Obama demande aux Britanniques de ne pas quitter l'Union

le , mis à jour à 17:59
0
 (Actualisé avec rencontre avec Cameron, déclarations de Johnson 
§ 5-9) 
    LONDRES, 22 avril (Reuters) - Barack Obama a recommandé 
vendredi aux électeurs britanniques de se prononcer en faveur du 
maintien du Royaume-Uni au sein de l'Union européenne afin de 
garantir leur place dans le monde et la solidité du bloc. 
    A deux mois du référendum du 23 juin, la venue du président 
américain, arrivé jeudi soir à Londres, est placée sous le signe 
de l'avenir européen de la Grande-Bretagne dont la place dans 
l'Union rend selon lui le monde plus sûr, plus prospère et plus 
à même de combattre le terrorisme.  
    "La question du maintien ou non du Royaume-Uni dans l'UE 
relève de la décision des électeurs britanniques (...) Cela dit, 
je dirai avec la franchise d'un ami que l'issue de votre 
décision est un sujet de profond intérêt pour les Etats-Unis", 
écrit-il dans une tribune que le Telegraph a mise en ligne peu 
après son arrivée. 
    "L'Union européenne ne modère pas l'influence britannique, 
elle la magnifie", ajoute-t-il. 
    Barack Obama, qui a été reçu à déjeuner avec son épouse 
Michelle par la reine Elizabeth au château de Windsor, s'est 
ensuite entretenu avec le Premier ministre David Cameron, chef 
de file du camp du "In", avant une conférence de presse. 
    "Lorsque nous voyons des alliés et partenaires venir du 
monde entier plaider la cause du maintien du Royaume-Uni dans 
l'UE et évoquer la manière dont cela amplifie notre influence 
dans le monde, nous pensons que ce sont là des arguments 
importants à entendre", a commenté une porte-parole de Cameron. 
    La prise de position du président américain n'a pas été en 
revanche du goût des partisans d'une sortie de l'Union, à 
l'image du maire conservateur de Londres, Boris Johnson, qui a 
dit ne pas avoir de leçon à recevoir des Américains sur la 
question de l'appartenance au bloc communautaire. 
    "De la part des Etats-Unis, nous dire, au Royaume-Uni, que 
nous devons renoncer à une part si importante de notre 
démocratie, c'est un exemple saisissant du principe du 'faites 
ce que je dis, pas ce que je fais'", a écrit Boris Johnson dans 
le Sun. "C'est incohérent, contradictoire, et, oui, tout à fait 
hypocrite", a-t-il ajouté. 
    Johnson a également déclenché une polémique en estimant que 
les racines partiellement kényanes d'Obama, né d'un père kényan, 
expliquaient son "aversion ancestrale de l'Empire britannique". 
L'opposition travailliste a dénoncé une sortie raciste.
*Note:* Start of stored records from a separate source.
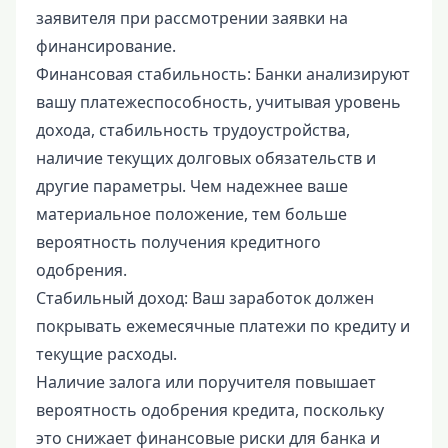
заявителя при рассмотрении заявки на
финансирование.
Финансовая стабильность: Банки анализируют
вашу платежеспособность, учитывая уровень
дохода, стабильность трудоустройства,
наличие текущих долговых обязательств и
другие параметры. Чем надежнее ваше
материальное положение, тем больше
вероятность получения кредитного
одобрения.
Стабильный доход: Ваш заработок должен
покрывать ежемесячные платежи по кредиту и
текущие расходы.
Наличие залога или поручителя повышает
вероятность одобрения кредита, поскольку
это снижает финансовые риски для банка и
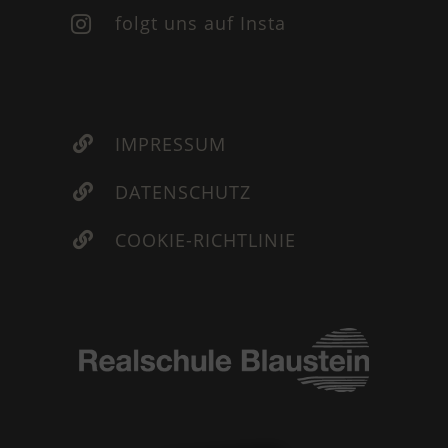
folgt uns auf Insta

IMPRESSUM

DATENSCHUTZ

COOKIE-RICHTLINIE

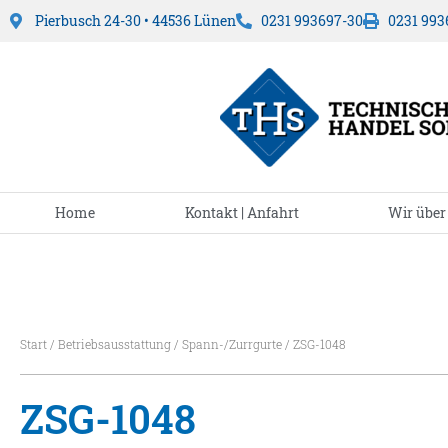
Pierbusch 24-30 • 44536 Lünen
0231 993697-30
0231 993
Home
Kontakt | Anfahrt
Wir über
Start
/
Betriebsausstattung
/
Spann-/Zurrgurte
/ ZSG-1048
ZSG-1048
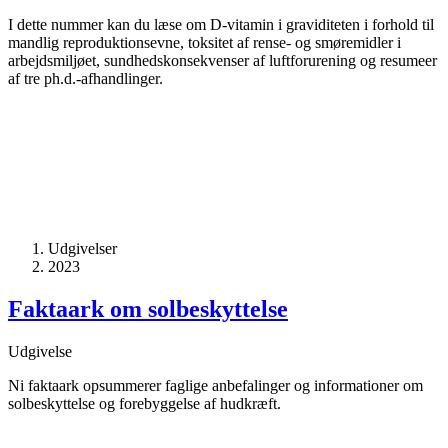
I dette nummer kan du læse om D-vitamin i graviditeten i forhold til
mandlig reproduktionsevne, toksitet af rense- og smøremidler i
arbejdsmiljøet, sundhedskonsekvenser af luftforurening og resumeer
af tre ph.d.-afhandlinger.
Udgivelser
2023
Faktaark om solbeskyttelse
Udgivelse
Ni faktaark opsummerer faglige anbefalinger og informationer om
solbeskyttelse og forebyggelse af hudkræft.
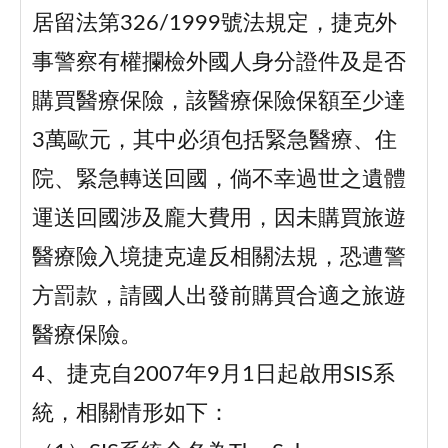
居留法第326/1999號法規定，捷克外
事警察有權攔檢外國人身分證件及是否
購買醫療保險，該醫療保險保額至少達
3萬歐元，其中必須包括緊急醫療、住
院、緊急轉送回國，倘不幸過世之遺體
運送回國涉及龐大費用，因未購買旅遊
醫療險入境捷克違反相關法規，恐遭警
方罰款，請國人出發前購買合適之旅遊
醫療保險。
4、捷克自2007年9月1日起啟用SIS系
統，相關情形如下：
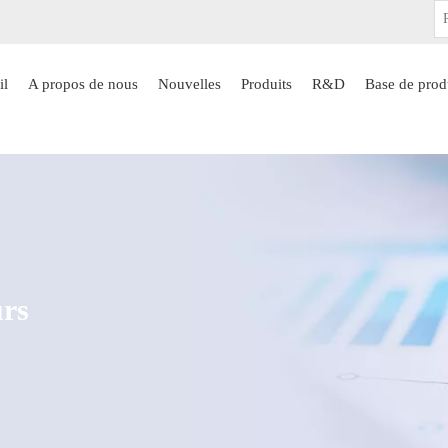
il
A propos de nous
Nouvelles
Produits
R&D
Base de prod
urs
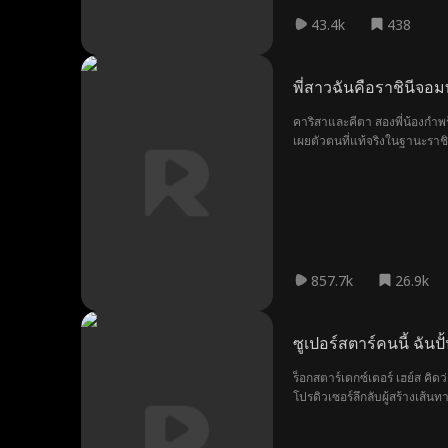
43.4k
438
พี่สาวฉันคือราชินีจอม
คาริสาและคีตา สองพี่น้องกำพร
เผยตัวตนที่แท้จริงในฐานะราชิน
857.7k
26.9k
ซูเปอร์สตาร์คนนี้ ฉันปั
ร็อกสตาร์เดกซ์เตอร์ เฮย์ส คิดว่
โปรดิวเซอร์ลึกลับผู้สร้างเส้
หรือไม่?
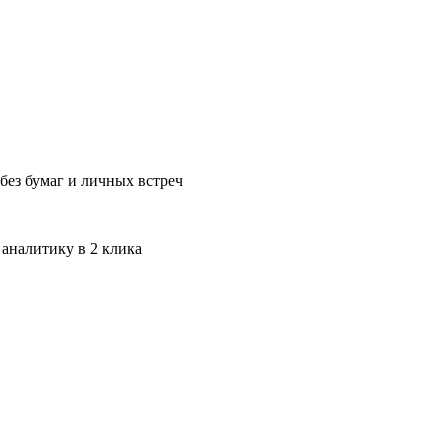
без бумаг и личных встреч
 аналитику в 2 клика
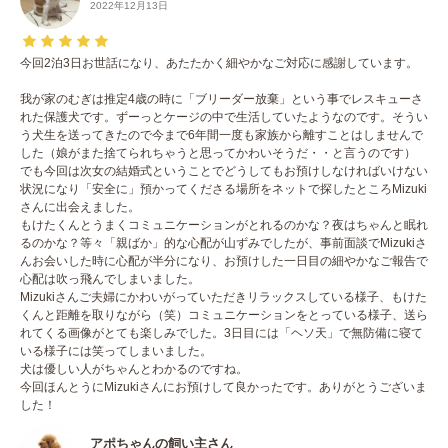
2022年12月13日
今回2泊3日お世話になり、あたたかく細やかなご対応に感謝しています。
我が家のむぎは推定4歳の時に「ブリーダー放棄」という事でレスキューさ
れた保護犬です。ずーっとケージの中で生活していたようなのです。そうい
う犬生を送ってきたので今まで6年間一度も家族から離すことはしませんで
した（娘がまた捨てられちゃうと思ってかわいそうだ・・と言うのです）
でも今回は次女の結婚式ということでどうしてもお預けしなければいけない
状況になり「安全に」預かってくださる場所をネットで探したところMizuki
さんに出会えました。
もけたくんとうまくコミュニケーションがとれるのかな？夜はちゃんと眠れ
るのかな？等々「親ばか」的な心配が山ずみでしたが、事前面談でMizukiさ
んお会いした時に心配が半分になり、お預けした一日目の細やかなご報告で
心配は吹っ飛んでしまいました。
Mizukiさんご夫婦にかわいがっていただきリラックスしている様子、もけた
くんと距離を取りながら（笑）コミュニケーションをとっている様子、送ら
れてくる画像がとても楽しみでした。3日目には「ヘソ天」で無防備に寝て
いる様子には笑ってしまいました。
犬は優しい人がちゃんとわかるのですね。
今回ほんとうにMizukiさんにお預けして良かったです。ありがとうございま
した！
アポちゃんの飼い主さん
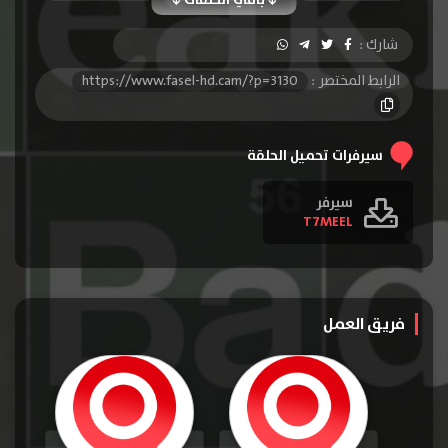
باقي الحلقات
الحلقة 10
الحلقة 11
الحلقة 12
شارك :
الحلقة 13
الرابط المختصر :
https://www.fasel-hd.cam/?p=3130
سيرفرات تحميل الحلقة
سيرفر
T7MEEL
فريق العمل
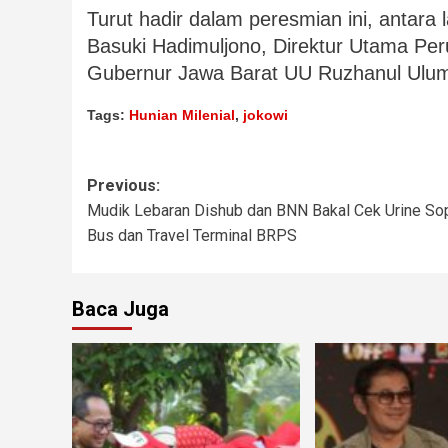
Turut hadir dalam peresmian ini, antara
Basuki Hadimuljono, Direktur Utama Pe
Gubernur Jawa Barat UU Ruzhanul Ulu
Tags:
Hunian Milenial
,
jokowi
Previous:
Mudik Lebaran Dishub dan BNN Bakal Cek Urine Sop
Bus dan Travel Terminal BRPS
Baca Juga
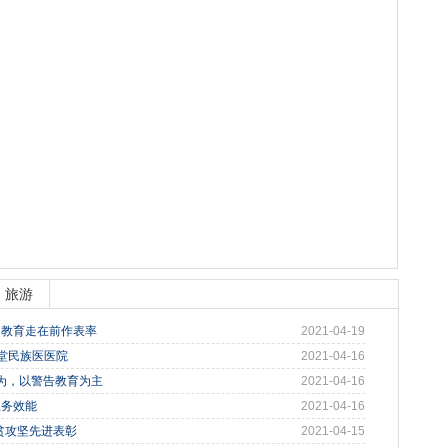
旅游
习教育走在前作表率
2021-04-19
苗蒸堂民族医医院
2021-04-16
为，以警告教育为主
2021-04-16
服务效能
2021-04-16
贫攻坚先进表彰
2021-04-15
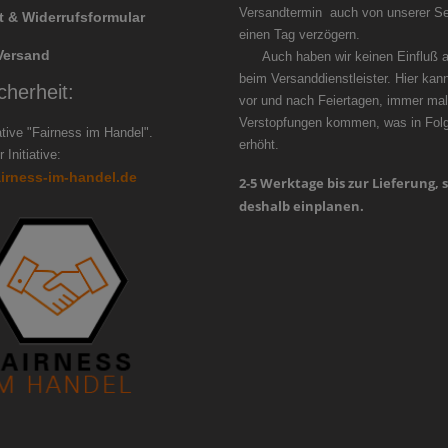
Versandtermin auch von unserer Se
t & Widerrufsformular
einen Tag ver
Versand
Auch haben wir keinen Einfluß au
beim Versanddienstleister. Hier kan
cherheit:
vor und nach Feiertagen, immer mal
Verstopfungen kommen, was in Folge
iative "Fairness im Handel".
erhöht.
 Initiative:
airness-im-handel.de
2-5 Werktage bis zur Lieferung, s
deshalb einplanen.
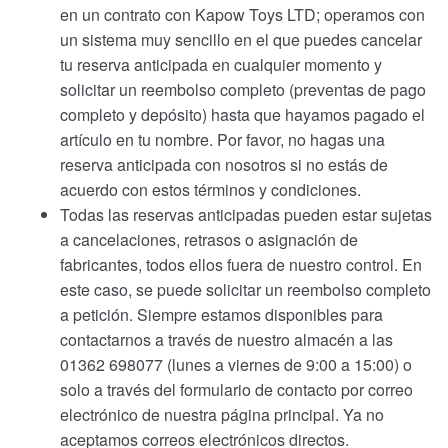
en un contrato con Kapow Toys LTD; operamos con
un sistema muy sencillo en el que puedes cancelar
tu reserva anticipada en cualquier momento y
solicitar un reembolso completo (preventas de pago
completo y depósito) hasta que hayamos pagado el
artículo en tu nombre. Por favor, no hagas una
reserva anticipada con nosotros si no estás de
acuerdo con estos términos y condiciones.
Todas las reservas anticipadas pueden estar sujetas
a cancelaciones, retrasos o asignación de
fabricantes, todos ellos fuera de nuestro control. En
este caso, se puede solicitar un reembolso completo
a petición. Siempre estamos disponibles para
contactarnos a través de nuestro almacén a las
01362 698077 (lunes a viernes de 9:00 a 15:00) o
solo a través del formulario de contacto por correo
electrónico de nuestra página principal. Ya no
aceptamos correos electrónicos directos.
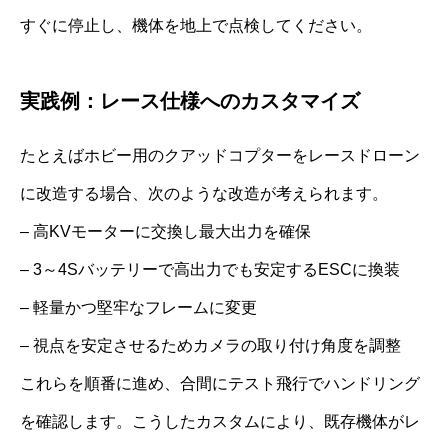
すぐに停止し、機体を地上で点検してください。
実践例：レース仕様へのカスタマイズ
たとえばホビー用のクアッドコプターをレースドローン
に改造する場合、次のような改造が考えられます。
– 高KVモーターに交換し最大出力を確保
– 3～4Sバッテリーで高出力でも安定するESCに換装
– 軽量かつ堅牢なフレームに変更
– 視点を安定させるためカメラの取り付け角度を調整
これらを順番に進め、合間にテスト飛行でハンドリング
を確認します。こうしたカスタムにより、既存機体がレ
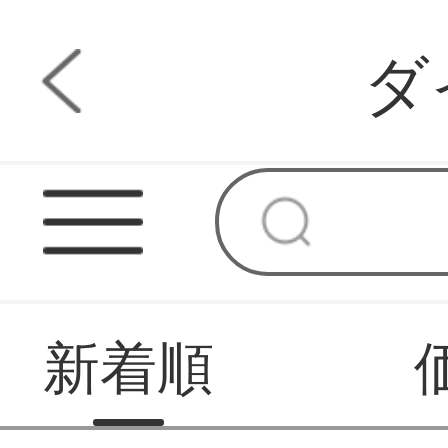
ダ
新着順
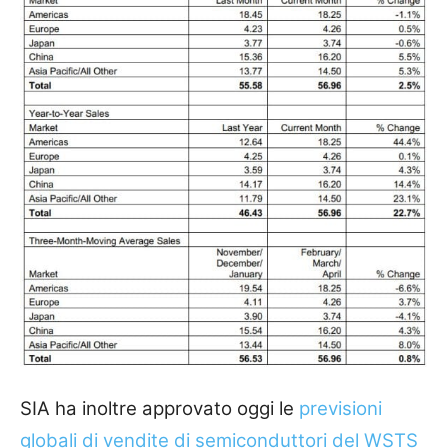
SIA ha inoltre approvato oggi le
previsioni
globali di vendite di semiconduttori del WSTS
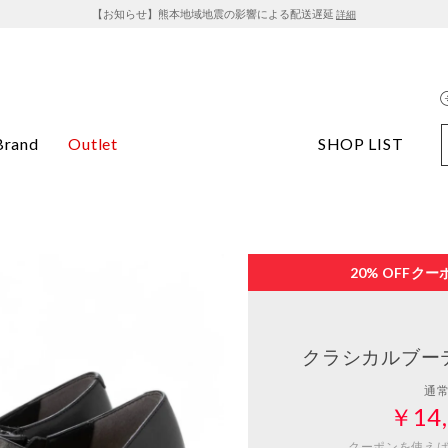
【お知らせ】熊本地域地震の影響による配送遅延
詳細
Brand
Outlet
SHOP LIST
20% OFF
クー
クラシカルブー
通
￥14,
クーポンを使え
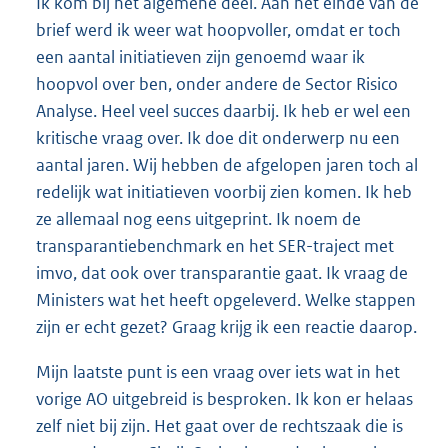
Ik kom bij het algemene deel. Aan het einde van de
brief werd ik weer wat hoopvoller, omdat er toch
een aantal initiatieven zijn genoemd waar ik
hoopvol over ben, onder andere de Sector Risico
Analyse. Heel veel succes daarbij. Ik heb er wel een
kritische vraag over. Ik doe dit onderwerp nu een
aantal jaren. Wij hebben de afgelopen jaren toch al
redelijk wat initiatieven voorbij zien komen. Ik heb
ze allemaal nog eens uitgeprint. Ik noem de
transparantiebenchmark en het SER-traject met
imvo, dat ook over transparantie gaat. Ik vraag de
Ministers wat het heeft opgeleverd. Welke stappen
zijn er echt gezet? Graag krijg ik een reactie daarop.
Mijn laatste punt is een vraag over iets wat in het
vorige AO uitgebreid is besproken. Ik kon er helaas
zelf niet bij zijn. Het gaat over de rechtszaak die is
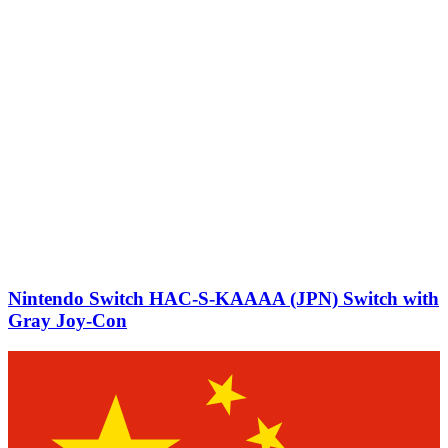
Nintendo Switch HAC-S-KAAAA (JPN) Switch with
Gray Joy‑Con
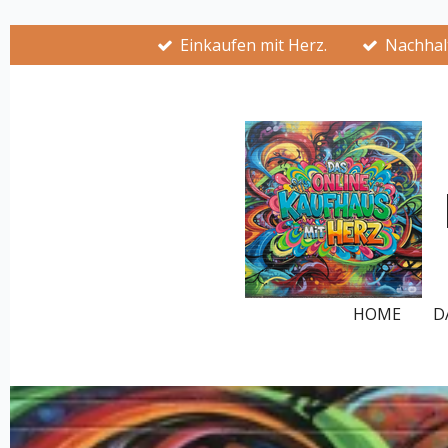
Zum
Einkaufen mit Herz.
Nachhalt
Hauptinhalt
springen
HOME
D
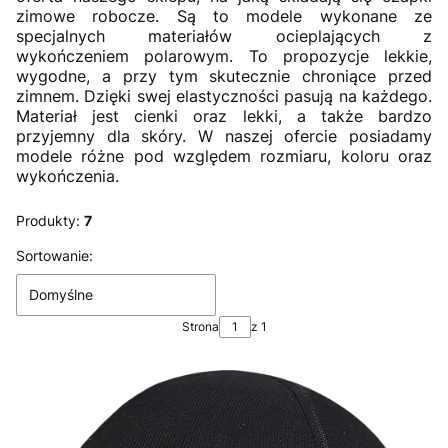
zimowe robocze. Są to modele wykonane ze
specjalnych materiałów ocieplających z
wykończeniem polarowym. To propozycje lekkie,
wygodne, a przy tym skutecznie chroniące przed
zimnem. Dzięki swej elastyczności pasują na każdego.
Materiał jest cienki oraz lekki, a także bardzo
przyjemny dla skóry. W naszej ofercie posiadamy
modele różne pod względem rozmiaru, koloru oraz
wykończenia.
Produkty:
7
Lista produktów
Sortowanie:
Domyślne
Strona
z 1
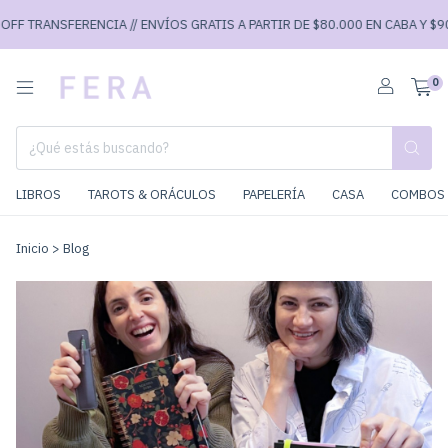
TRANSFERENCIA // ENVÍOS GRATIS A PARTIR DE $80.000 EN CABA Y $90.000
0
LIBROS
TAROTS & ORÁCULOS
PAPELERÍA
CASA
COMBOS 
Inicio
>
Blog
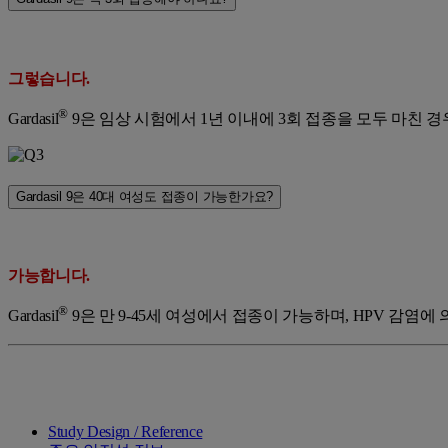
그렇습니다.
®
Gardasil
9은 임상 시험에서 1년 이내에 3회 접종을 모두 마친 
Gardasil 9은 40대 여성도 접종이 가능한가요?
가능합니다.
®
Gardasil
9은 만 9-45세 여성에서 접종이 가능하며, HPV 감염에
Study Design / Reference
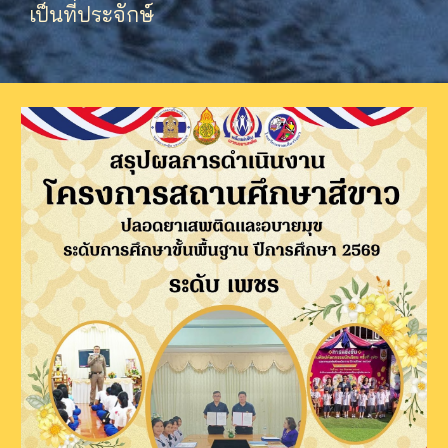
เป็นที่ประจักษ์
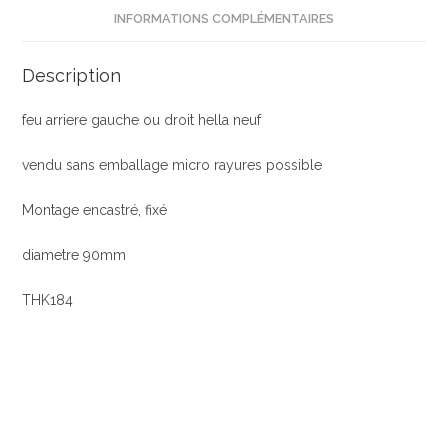
INFORMATIONS COMPLÉMENTAIRES
neuf
Description
feu arriere gauche ou droit hella neuf
vendu sans emballage micro rayures possible
Montage encastré, fixé
diametre 90mm
THK184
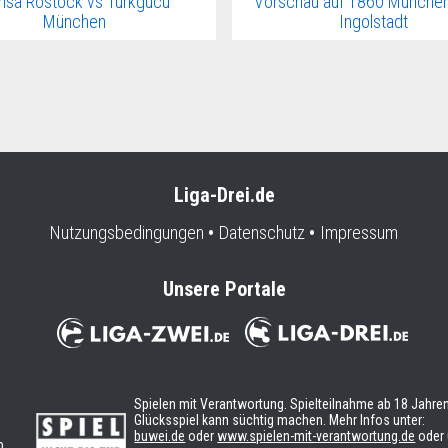
nsa Rostock vs Türkgücü
Vorschau auf 1860 München
München
Ingolstadt
Liga-Drei.de
Nutzungsbedingungen
Datenschutz
Impressum
Unsere Portale
Spielen mit Verantwortung. Spielteilnahme ab 18 Jahren
Glücksspiel kann süchtig machen. Mehr Infos unter:
buwei.de
oder
www.spielen-mit-verantwortung.de
oder 
b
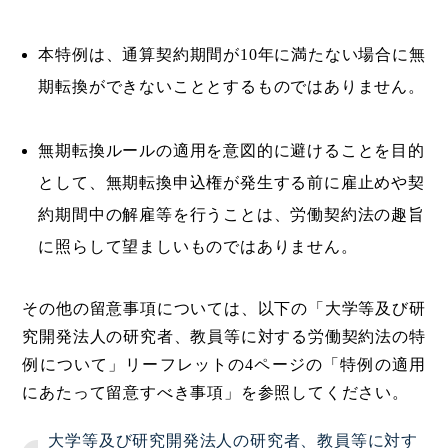
本特例は、通算契約期間が10年に満たない場合に無
期転換ができないこととするものではありません。
無期転換ルールの適用を意図的に避けることを目的
として、無期転換申込権が発生する前に雇止めや契
約期間中の解雇等を行うことは、労働契約法の趣旨
に照らして望ましいものではありません。
その他の留意事項については、以下の「大学等及び研
究開発法人の研究者、教員等に対する労働契約法の特
例について」リーフレットの4ページの「特例の適用
にあたって留意すべき事項」を参照してください。
大学等及び研究開発法人の研究者、教員等に対す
Aucune 
réaction n'est venue de la délégation américaine. 
    Jeudi, Nigel Farage, un autre partisan du Brexit, 
recommandait au président américain de "s'occuper de ses 
fesses". "C'est une ingérence malvenue de la part du président 
américain le plus anti-britannique qui ait jamais été. Fort 
heureusement, il ne restera plus longtemps en poste", a-t-il 
déclaré à Reuters. 
 
 (Roberta Rampton et Sarah Young; Nicolas Delame et Henri-Pierre 
André pour le service français) 
 
Vous devez être membre pour ajouter des commentaires.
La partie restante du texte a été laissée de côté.